* ACTIVITY *
Going down the listing below, print exactly each line from the one with "Vogne pr. togsæt" up to and including the one with "Монографија", and skip the rest.

* PROVIDED INFORMATION *
----------
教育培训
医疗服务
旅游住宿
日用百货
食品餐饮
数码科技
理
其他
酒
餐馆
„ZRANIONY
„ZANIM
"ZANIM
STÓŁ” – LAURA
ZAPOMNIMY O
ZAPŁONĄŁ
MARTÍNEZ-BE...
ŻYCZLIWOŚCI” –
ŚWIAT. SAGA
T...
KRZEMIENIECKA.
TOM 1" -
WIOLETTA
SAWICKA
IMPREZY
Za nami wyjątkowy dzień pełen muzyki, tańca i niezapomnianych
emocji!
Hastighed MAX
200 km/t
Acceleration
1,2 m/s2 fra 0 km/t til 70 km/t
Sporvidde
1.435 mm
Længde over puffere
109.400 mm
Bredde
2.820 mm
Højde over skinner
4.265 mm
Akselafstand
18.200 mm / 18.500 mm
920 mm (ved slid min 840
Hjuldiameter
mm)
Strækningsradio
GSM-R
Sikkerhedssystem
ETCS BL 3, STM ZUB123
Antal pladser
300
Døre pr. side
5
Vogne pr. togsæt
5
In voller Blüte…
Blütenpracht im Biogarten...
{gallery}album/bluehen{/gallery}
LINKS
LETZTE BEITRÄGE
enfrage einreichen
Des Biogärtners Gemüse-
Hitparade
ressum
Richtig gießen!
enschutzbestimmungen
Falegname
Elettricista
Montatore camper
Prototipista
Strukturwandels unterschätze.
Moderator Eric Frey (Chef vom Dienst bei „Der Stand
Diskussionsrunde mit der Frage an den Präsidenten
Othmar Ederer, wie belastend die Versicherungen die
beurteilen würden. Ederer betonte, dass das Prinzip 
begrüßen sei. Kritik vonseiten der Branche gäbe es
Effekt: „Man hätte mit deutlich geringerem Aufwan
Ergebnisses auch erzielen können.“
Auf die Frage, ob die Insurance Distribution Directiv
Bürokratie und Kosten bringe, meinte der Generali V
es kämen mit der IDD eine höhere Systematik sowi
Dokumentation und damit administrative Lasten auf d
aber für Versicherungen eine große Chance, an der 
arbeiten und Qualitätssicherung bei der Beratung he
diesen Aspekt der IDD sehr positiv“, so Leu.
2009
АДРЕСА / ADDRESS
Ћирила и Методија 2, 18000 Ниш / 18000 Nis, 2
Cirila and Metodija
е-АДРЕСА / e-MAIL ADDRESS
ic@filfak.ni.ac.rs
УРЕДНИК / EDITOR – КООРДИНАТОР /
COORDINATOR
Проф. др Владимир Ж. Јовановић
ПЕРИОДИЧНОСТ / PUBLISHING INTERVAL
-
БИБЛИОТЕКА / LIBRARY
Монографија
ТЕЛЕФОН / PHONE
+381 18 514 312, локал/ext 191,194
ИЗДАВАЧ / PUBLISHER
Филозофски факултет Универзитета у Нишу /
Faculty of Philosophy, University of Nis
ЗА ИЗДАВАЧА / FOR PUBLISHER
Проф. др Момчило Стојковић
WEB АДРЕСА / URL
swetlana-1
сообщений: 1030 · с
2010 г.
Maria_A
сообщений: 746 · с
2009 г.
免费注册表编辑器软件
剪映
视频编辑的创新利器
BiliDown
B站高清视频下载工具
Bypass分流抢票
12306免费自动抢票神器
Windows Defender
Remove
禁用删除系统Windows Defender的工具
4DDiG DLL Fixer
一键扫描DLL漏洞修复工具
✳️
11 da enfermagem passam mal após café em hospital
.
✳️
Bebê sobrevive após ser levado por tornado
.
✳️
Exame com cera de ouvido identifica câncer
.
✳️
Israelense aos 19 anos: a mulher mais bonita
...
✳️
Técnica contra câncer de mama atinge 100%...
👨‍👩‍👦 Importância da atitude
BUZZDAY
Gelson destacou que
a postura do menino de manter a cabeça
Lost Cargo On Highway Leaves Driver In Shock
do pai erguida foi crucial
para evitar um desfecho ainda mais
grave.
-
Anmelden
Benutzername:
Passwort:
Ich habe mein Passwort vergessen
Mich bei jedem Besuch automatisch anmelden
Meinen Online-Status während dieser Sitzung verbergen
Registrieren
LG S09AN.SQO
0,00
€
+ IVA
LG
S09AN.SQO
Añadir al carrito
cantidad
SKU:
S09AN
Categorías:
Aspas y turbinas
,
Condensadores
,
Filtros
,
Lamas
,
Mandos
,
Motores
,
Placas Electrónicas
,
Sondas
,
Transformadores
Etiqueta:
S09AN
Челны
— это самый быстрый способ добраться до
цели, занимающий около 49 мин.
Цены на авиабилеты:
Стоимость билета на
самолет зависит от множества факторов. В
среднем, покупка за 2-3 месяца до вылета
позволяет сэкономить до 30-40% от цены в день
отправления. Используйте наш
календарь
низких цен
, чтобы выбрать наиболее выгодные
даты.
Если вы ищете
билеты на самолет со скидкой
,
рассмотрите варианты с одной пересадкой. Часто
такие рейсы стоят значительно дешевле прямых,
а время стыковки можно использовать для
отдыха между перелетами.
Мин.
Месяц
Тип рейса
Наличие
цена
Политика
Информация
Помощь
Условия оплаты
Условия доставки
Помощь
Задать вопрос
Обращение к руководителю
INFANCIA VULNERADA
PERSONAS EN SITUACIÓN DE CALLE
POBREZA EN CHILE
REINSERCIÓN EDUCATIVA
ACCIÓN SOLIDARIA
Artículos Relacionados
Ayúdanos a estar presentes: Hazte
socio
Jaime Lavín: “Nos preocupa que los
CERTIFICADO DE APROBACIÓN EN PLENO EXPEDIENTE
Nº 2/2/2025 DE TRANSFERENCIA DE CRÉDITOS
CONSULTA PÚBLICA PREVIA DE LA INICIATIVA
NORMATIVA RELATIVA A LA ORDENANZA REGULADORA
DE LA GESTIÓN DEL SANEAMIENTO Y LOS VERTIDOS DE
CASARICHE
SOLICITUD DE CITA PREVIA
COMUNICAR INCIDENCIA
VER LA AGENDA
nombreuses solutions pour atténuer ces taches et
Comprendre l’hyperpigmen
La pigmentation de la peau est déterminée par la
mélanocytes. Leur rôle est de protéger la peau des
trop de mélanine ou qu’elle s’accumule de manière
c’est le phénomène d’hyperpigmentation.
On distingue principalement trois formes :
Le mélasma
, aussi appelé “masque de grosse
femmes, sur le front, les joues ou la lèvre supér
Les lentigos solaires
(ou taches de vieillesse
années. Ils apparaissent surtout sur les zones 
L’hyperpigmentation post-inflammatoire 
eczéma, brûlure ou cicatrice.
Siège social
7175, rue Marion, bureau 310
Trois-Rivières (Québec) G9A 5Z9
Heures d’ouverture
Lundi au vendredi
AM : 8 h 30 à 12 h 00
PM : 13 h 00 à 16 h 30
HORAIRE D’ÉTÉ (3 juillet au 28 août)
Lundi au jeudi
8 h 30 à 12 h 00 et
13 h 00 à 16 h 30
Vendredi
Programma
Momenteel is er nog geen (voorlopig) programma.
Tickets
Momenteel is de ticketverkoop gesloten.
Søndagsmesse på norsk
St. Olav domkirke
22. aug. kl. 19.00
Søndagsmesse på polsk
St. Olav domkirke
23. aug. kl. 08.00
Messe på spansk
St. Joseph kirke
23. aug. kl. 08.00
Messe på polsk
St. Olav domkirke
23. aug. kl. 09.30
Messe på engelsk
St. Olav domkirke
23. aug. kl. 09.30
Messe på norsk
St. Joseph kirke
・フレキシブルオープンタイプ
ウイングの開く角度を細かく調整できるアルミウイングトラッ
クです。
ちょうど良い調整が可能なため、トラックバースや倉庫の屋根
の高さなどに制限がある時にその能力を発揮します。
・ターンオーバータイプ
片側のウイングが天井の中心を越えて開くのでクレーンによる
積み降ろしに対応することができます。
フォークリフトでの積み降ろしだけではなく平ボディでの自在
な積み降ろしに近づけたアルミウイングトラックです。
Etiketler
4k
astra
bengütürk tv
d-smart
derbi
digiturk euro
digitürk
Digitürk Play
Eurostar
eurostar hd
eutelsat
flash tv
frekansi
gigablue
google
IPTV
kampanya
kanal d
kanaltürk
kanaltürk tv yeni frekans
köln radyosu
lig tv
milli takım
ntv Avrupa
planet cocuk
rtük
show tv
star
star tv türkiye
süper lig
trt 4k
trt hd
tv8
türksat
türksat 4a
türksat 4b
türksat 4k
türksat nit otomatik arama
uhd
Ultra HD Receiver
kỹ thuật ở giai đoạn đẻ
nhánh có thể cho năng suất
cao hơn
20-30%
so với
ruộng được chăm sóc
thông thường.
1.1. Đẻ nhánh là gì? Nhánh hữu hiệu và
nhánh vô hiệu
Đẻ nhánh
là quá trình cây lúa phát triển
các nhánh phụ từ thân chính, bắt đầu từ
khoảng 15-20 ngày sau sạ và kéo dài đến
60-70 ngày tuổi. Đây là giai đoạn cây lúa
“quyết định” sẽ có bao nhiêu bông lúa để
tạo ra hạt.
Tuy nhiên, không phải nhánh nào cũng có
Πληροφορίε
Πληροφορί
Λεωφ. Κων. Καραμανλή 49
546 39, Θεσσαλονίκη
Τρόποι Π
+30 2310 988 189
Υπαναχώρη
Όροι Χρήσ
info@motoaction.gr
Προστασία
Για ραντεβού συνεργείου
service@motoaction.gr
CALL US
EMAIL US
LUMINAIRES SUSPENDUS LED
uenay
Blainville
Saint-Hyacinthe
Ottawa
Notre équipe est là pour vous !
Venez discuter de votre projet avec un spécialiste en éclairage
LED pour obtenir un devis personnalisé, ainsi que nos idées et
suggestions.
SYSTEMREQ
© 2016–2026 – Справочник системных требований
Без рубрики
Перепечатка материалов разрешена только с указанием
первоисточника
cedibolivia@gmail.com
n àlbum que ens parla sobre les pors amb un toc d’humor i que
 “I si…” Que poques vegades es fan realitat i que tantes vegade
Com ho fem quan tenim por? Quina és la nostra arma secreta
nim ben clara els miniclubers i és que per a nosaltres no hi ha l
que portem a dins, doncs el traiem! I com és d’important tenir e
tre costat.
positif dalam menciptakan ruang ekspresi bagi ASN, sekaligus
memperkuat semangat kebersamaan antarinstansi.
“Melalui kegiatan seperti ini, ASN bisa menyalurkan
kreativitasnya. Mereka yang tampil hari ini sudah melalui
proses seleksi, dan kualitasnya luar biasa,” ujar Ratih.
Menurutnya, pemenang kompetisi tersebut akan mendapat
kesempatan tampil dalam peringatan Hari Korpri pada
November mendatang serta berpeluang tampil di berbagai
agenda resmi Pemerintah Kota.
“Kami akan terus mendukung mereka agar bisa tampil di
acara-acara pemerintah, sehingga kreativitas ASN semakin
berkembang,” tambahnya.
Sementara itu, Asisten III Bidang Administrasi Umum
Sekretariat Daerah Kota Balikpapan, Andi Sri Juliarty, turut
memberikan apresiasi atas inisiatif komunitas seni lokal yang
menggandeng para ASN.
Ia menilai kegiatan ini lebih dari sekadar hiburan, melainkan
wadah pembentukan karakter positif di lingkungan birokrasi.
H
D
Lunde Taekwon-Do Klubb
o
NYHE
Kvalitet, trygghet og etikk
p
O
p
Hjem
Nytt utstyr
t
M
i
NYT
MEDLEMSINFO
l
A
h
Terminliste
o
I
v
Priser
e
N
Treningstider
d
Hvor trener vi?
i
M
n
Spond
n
----------
* WRITTEN REPLY *
Vogne pr. togsæt
5
In voller Blüte…
Blütenpracht im Biogarten...
{gallery}album/bluehen{/gallery}
LINKS
LETZTE BEITRÄGE
enfrage einreichen
Des Biogärtners Gemüse-
Hitparade
ressum
Richtig gießen!
enschutzbestimmungen
Falegname
Elettricista
Montatore camper
Prototipista
Strukturwandels unterschätze.
Moderator Eric Frey (Chef vom Dienst bei „Der Stand
Diskussionsrunde mit der Frage an den Präsidenten
Othmar Ederer, wie belastend die Versicherungen die
beurteilen würden. Ederer betonte, dass das Prinzip 
begrüßen sei. Kritik vonseiten der Branche gäbe es
Effekt: „Man hätte mit deutlich geringerem Aufwan
Ergebnisses auch erzielen können.“
Auf die Frage, ob die Insurance Distribution Directiv
Bürokratie und Kosten bringe, meinte der Generali V
es kämen mit der IDD eine höhere Systematik sowi
Dokumentation und damit administrative Lasten auf d
aber für Versicherungen eine große Chance, an der 
arbeiten und Qualitätssicherung bei der Beratung he
diesen Aspekt der IDD sehr positiv“, so Leu.
2009
АДРЕСА / ADDRESS
Ћирила и Методија 2, 18000 Ниш / 18000 Nis, 2
Cirila and Metodija
е-АДРЕСА / e-MAIL ADDRESS
ic@filfak.ni.ac.rs
УРЕДНИК / EDITOR – КООРДИНАТОР /
COORDINATOR
Проф. др Владимир Ж. Јовановић
ПЕРИОДИЧНОСТ / PUBLISHING INTERVAL
-
БИБЛИОТЕКА / LIBRARY
Монографија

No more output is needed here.